Phase II trial results suggest that the efficacy of DepoMed's extended-release Ciprofloxacin GR is comparable to that of the currently marketed immediate-release ciprofloxacin formulation (Cipro, Bayer AG). The randomized, double-blind, parallel-group study evaluated the efficacy and safety of once-daily Ciprofloxacin GR (500 mg qd) with twice-daily immediate-release ciprofloxacin (250 mg bid) in female subjects with uncomplicated urinary tract infections (UTIs).
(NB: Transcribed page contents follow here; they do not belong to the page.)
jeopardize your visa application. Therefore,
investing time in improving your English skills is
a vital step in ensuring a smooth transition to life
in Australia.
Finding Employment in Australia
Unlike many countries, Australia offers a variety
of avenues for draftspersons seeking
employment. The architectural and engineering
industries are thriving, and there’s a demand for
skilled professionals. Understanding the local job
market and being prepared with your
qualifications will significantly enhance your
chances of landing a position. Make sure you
At one and five weeks post-treatment, both medications were comparably effective in the eradication of causative organisms and the resolution of clinical signs and symptoms. Three subjects treated with immediate-release ciprofloxacin reported nausea and two experienced dizziness, while subjects treated with Ciprofloxacin GR reported neither effect. Twenty-eight percent of subjects in the immediate-release group reported adverse effects, compared to 17% treated with Ciprofloxacin GR.